# uOSCORE / uEDHOC 

This repository contains C implementations  for constrained (and non-constrained) devices of the IETF protocols:

* [OSOCRE (RFC8613)](https://tools.ietf.org/html/rfc8613) and
* [EDHOC (draft-ietf-lake-edhoc-12 )](https://datatracker.ietf.org/doc/html/draft-ietf-lake-edhoc-12). 

Main features of uOSCORE and uEDHOC are their independence from the OS, cryptographic engine and in the case of uEDHOC transport protocol.
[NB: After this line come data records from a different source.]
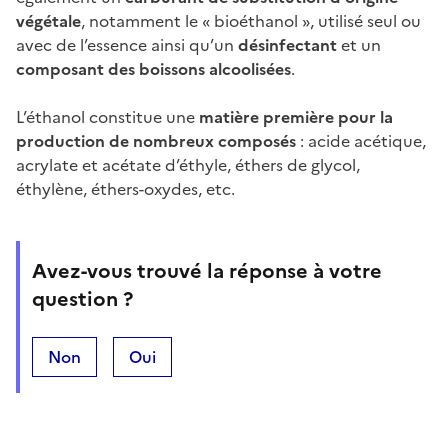
végétale
, notamment le « bioéthanol », utilisé seul ou
avec de l’essence ainsi qu’un
désinfectant
et un
composant des boissons alcoolisées
.
L’éthanol constitue une
matière première pour la
production de nombreux composés
: acide acétique,
acrylate et acétate d’éthyle, éthers de glycol,
éthylène, éthers-oxydes, etc.
Avez-vous trouvé la réponse à votre
question ?
Non
Oui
Additionally,  uOSCORE and uEDHOC use only stack memory (no heap).

For more background and evaluation in terms of speed, RAM and flash requirements see our paper [The Cost of OSCORE and EDHOC for Constrained Devices](https://arxiv.org/pdf/2103.13832.pdf).

## How to Build and Link

* check the configurations in `makefile_config.mk` and adjust them if necessary
* run `make` 
* link the static library `build/libuoscore-uedhoc.a` in your project

## Project (Folder) Structure

```
.
|---cddl_models/
|---externals/
|---inc/
|---samples/
|---scripts/
|---src/
|---test/
|---test_vectors/
```
* The folder `cddl_models` contains CDDL models for all CBOR structures.
* The folder `externals` contains the external libraries and tools as git submodules.
* The folder `inc` contains all header file.
* The folder `samples` contains some usage examples.
* The folder `scripts` contains scripts for generatinc C code from CDDL models and converting the json formatted EDHOC test vectors to a C header
* The folder `src` contains all source file.
* The folder `test` contains automated tests. 
* The folder `test_vectors` contains tests vectors. 

## API and Usage Model

#### uOSCORE

The API of uOSCORE consists of three functions: 
* `oscore_context_init()`,
*  `coap2oscore()` and 
*  `oscore2coap()`.

`coap2oscore()` and `oscore2coap()` convert CoAP to OSCORE packets and vice versa. `oscore_context_init()` initializes the OSCORE security context. 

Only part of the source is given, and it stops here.